Майор Стужин нахмурил седые брови, отчего его лицо стало похоже на замерзший рельеф местного карьера. Просьба была нестандартной, но законом разрешенной. Гроза — это была не женщина и не родственница. Так звали мою собаку, восточноевропейскую овчарку чепрачного окраса, с глазами цвета выдержанного меда и характером, достойным маршала.
Спустя двадцать минут, показавшихся мне вечностью, меня вывели в тюремный двор. Это было мрачное место, зажатое между облупленными стенами из серого кирпича и вышками с прожекторами. Ледяной ветер, срывавшийся с вершин Камня Денежкина, гнал по бетону мелкую снежную крупу. В углу двора, заехав одним колесом на обледенелый бордюр, стоял иссиня-черный джип «Кайман» — машина тяжелая, хищная, абсолютно чужеродная в этом мире колючей проволоки и казенной краски.
На откинутом заднем борту машины, не обращая внимания на снег, сидел человек. Его звали Родион Арсеньевич Гольцов. Восемь лет назад именно этот человек, занимавший тогда пост помощника прокурора Каменного уезда, сжигал мою жизнь на судебных заседаниях каленым железом красноречия. Сейчас он занимал должность советника юстиции уже областного уровня, носил пальто из верблюжьей шерсти стоимостью в три моих годовых зарплаты и имел привычку растягивать губы в улыбке, которая никогда не достигала его холодных, словно подернутых оловянной пленкой, глаз. Он явился не просто зрителем — он хотел лицезреть финальный аккорд симфонии, которую сочинил собственноручно.
— А, господин Велесов, — процедил он сквозь зубы, выдыхая облачко пара. — Решили проститься с живностью? Похвально. Говорят, собаки чувствуют приближение смерти хозяина.
Я не ответил. Калитка в дальнем конце двора со скрежетом отворилась, и конвойный сержант в тулупе вывел на поводке Грозу.

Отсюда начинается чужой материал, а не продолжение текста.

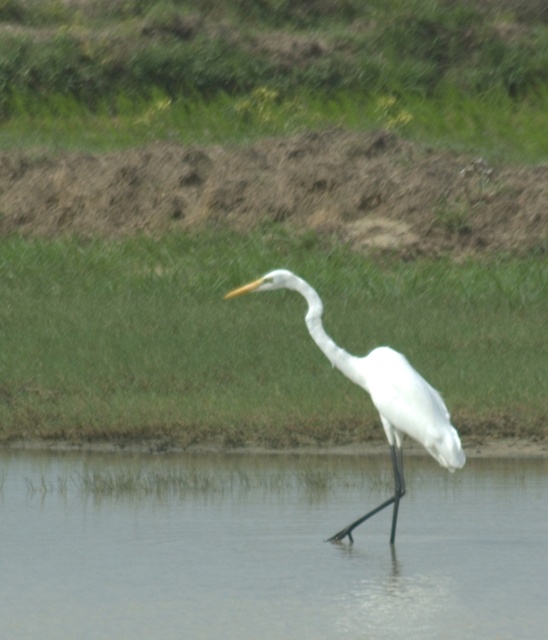 Between clear water at center and white matte bird at center, which one is positioned lower?

clear water at center

Does point (145, 481) come in front of point (461, 456)?

No.

Is point (246, 472) farther from camera compared to point (332, 346)?

Yes, point (246, 472) is farther from viewer.

This screenshot has width=548, height=640. What are the coordinates of `clear water at center` in the screenshot? It's located at (269, 547).

Is white matte bird at center shorter than white matte neck at center?

Incorrect, white matte bird at center's height does not fall short of white matte neck at center's.

Does white matte bird at center appear on the right side of white matte neck at center?

Yes, white matte bird at center is to the right of white matte neck at center.

Between point (393, 426) and point (327, 355), which one is positioned behind?

The point (393, 426) is behind.

You are a GUI agent. You are given a task and a screenshot of the screen. Output one action in this format:
    pyautogui.click(x=<x>, y=<y>)
    Task: Click on the white matte bird at center
    The height and width of the screenshot is (640, 548).
    Given the screenshot: What is the action you would take?
    pyautogui.click(x=379, y=394)

Is clear water at center below white matte neck at center?

Yes.

Who is more forward, (62, 632) or (281, 280)?

Point (62, 632)

Does point (311, 548) come behind point (306, 291)?

Yes, it is.

You are a GUI agent. You are given a task and a screenshot of the screen. Output one action in this format:
    pyautogui.click(x=<x>, y=<y>)
    Task: Click on the clear water at center
    This screenshot has width=548, height=640.
    Given the screenshot: What is the action you would take?
    pyautogui.click(x=269, y=547) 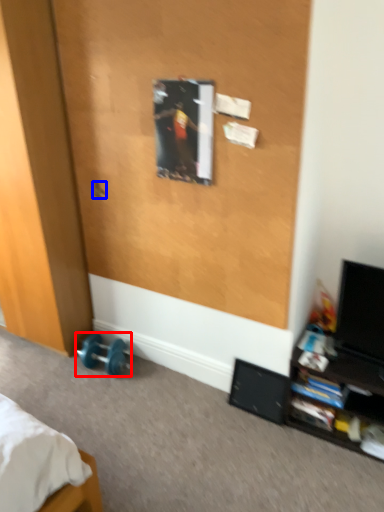 Question: Which object appears farthest to the camera in this image, dumbbell (highlighted by a red box) or door handle (highlighted by a blue box)?

Choices:
 (A) dumbbell
 (B) door handle

Answer: (A) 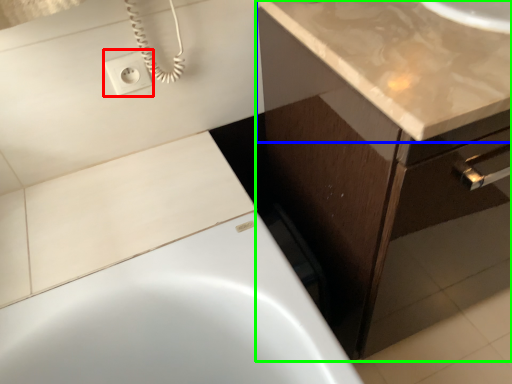 Question: Based on their relative distances, which object is farther from electric outlet (highlighted by a red box)? Choose from countertop (highlighted by a blue box) and bathroom cabinet (highlighted by a green box).

Choices:
 (A) countertop
 (B) bathroom cabinet

Answer: (B) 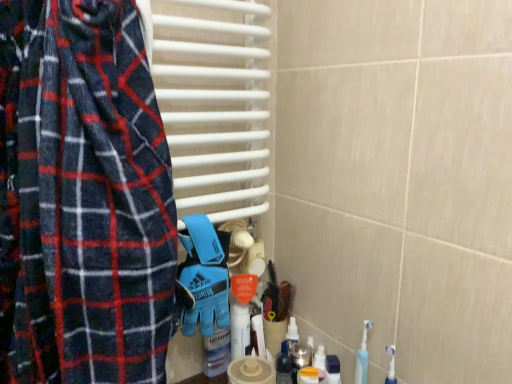 Describe the element at coordinates (239, 330) in the screenshot. I see `white glossy bottle at center` at that location.

Identify the location of white glossy bottle at center. Image resolution: width=512 pixels, height=384 pixels. (239, 330).

Does translucent plastic bottle at lower center come behind blue synthetic glove at center?

Yes, it is behind blue synthetic glove at center.

Are translucent plastic bottle at lower center and blue synthetic glove at center located far from each other?

No.

Is translucent plastic bottle at lower center spatially inside blue synthetic glove at center, or outside of it?

translucent plastic bottle at lower center is not enclosed by blue synthetic glove at center.

Does translucent plastic bottle at lower center have a greater width compared to blue synthetic glove at center?

In fact, translucent plastic bottle at lower center might be narrower than blue synthetic glove at center.

Between point (193, 252) and point (282, 379), which one is positioned in front?

The point (193, 252) is closer to the camera.

Visually, is blue synthetic glove at center positioned to the left or to the right of translucent plastic bottle at lower center?

Clearly, blue synthetic glove at center is on the left of translucent plastic bottle at lower center in the image.

Which of these two, blue synthetic glove at center or translucent plastic bottle at lower center, is thinner?

translucent plastic bottle at lower center.

How many degrees apart are the facing directions of blue synthetic glove at center and translucent plastic bottle at lower center?

The angle between the facing direction of blue synthetic glove at center and the facing direction of translucent plastic bottle at lower center is 90 degrees.

Who is taller, blue synthetic glove at center or white glossy bottle at center?

blue synthetic glove at center is taller.

Is blue synthetic glove at center not near white glossy bottle at center?

blue synthetic glove at center is actually quite close to white glossy bottle at center.

Considering the relative positions of blue synthetic glove at center and white glossy bottle at center in the image provided, is blue synthetic glove at center to the right of white glossy bottle at center from the viewer's perspective?

Incorrect, blue synthetic glove at center is not on the right side of white glossy bottle at center.

Considering the relative positions of white glossy bottle at center and translucent plastic bottle at lower center in the image provided, is white glossy bottle at center to the right of translucent plastic bottle at lower center from the viewer's perspective?

Incorrect, white glossy bottle at center is not on the right side of translucent plastic bottle at lower center.

Is the position of white glossy bottle at center more distant than that of translucent plastic bottle at lower center?

Yes, white glossy bottle at center is behind translucent plastic bottle at lower center.

Is there a large distance between white glossy bottle at center and translucent plastic bottle at lower center?

white glossy bottle at center is near translucent plastic bottle at lower center, not far away.

Is translucent plastic bottle at lower center to the left or to the right of white glossy bottle at center in the image?

From the image, it's evident that translucent plastic bottle at lower center is to the right of white glossy bottle at center.

Based on the photo, does translucent plastic bottle at lower center contain white glossy bottle at center?

No, white glossy bottle at center is not surrounded by translucent plastic bottle at lower center.

Would you consider translucent plastic bottle at lower center to be distant from white glossy bottle at center?

translucent plastic bottle at lower center is actually quite close to white glossy bottle at center.

Relative to blue synthetic glove at center, is white glossy bottle at center in front or behind?

Visually, white glossy bottle at center is located behind blue synthetic glove at center.

Is white glossy bottle at center smaller than blue synthetic glove at center?

Indeed, white glossy bottle at center has a smaller size compared to blue synthetic glove at center.

How different are the orientations of white glossy bottle at center and blue synthetic glove at center in degrees?

The angular difference between white glossy bottle at center and blue synthetic glove at center is 0.000257 degrees.

Is white glossy bottle at center not within blue synthetic glove at center?

Yes, white glossy bottle at center is outside of blue synthetic glove at center.

Where is `blanket above the translucent plastic bottle at lower center (from a real-world perspective)`? blanket above the translucent plastic bottle at lower center (from a real-world perspective) is located at coordinates (205, 276).

This screenshot has width=512, height=384. Identify the location of blanket lying above the translucent plastic bottle at lower center (from the image's perspective). pyautogui.click(x=205, y=276).

Considering their positions, is white glossy bottle at center positioned closer to translucent plastic bottle at lower center than blue synthetic glove at center?

white glossy bottle at center is closer to translucent plastic bottle at lower center.

Estimate the real-world distances between objects in this image. Which object is closer to blue synthetic glove at center, white glossy bottle at center or translucent plastic bottle at lower center?

The object closer to blue synthetic glove at center is white glossy bottle at center.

Я смотрел на нее, и сердце разрывалось от горя. За восемь лет разлуки (пока шло следствие, пока шли бесконечные апелляции, пока меня мотали по изоляторам) она превратилась в старуху. Мощная когда-то спина прогнулась, на морде серебрился иней седины, а задние лапы заметно подволакивали. В юности она могла перемахнуть двухметровый забор, а теперь шла медленно, припадая на левый бок.
Я опустился на колени прямо в снег, забыв о наручниках, о конвоирах, о холоде, пробирающем до костей.
— Гроза… Девочка моя… Иди сюда.
Но собака остановилась как вкопанная, не дойдя до меня шагов пять. Её большие уши встали торчком, шерсть на загривке поднялась жесткой щеткой. Вместо радостного скулежа из глубины её мощной груди вырвался низкий, вибрирующий рык, от которого у молодого конвоира побелели костяшки пальцев, сжимавших поводок.
Гроза смотрела не на меня. Её взгляд, полный древней, первобытной ненависти, был прикован к Родиону Гольцову, беспечно покачивающему ногой в лакированном ботинке.
— Ого, какой зверь! — хохотнул Гольцов, хлопнув себя по колену. — Вольерная агрессия. Велесов, она за восемь лет вас забыла, наверное. Животные — они глупые.
И в этот момент мир вокруг меня перевернулся.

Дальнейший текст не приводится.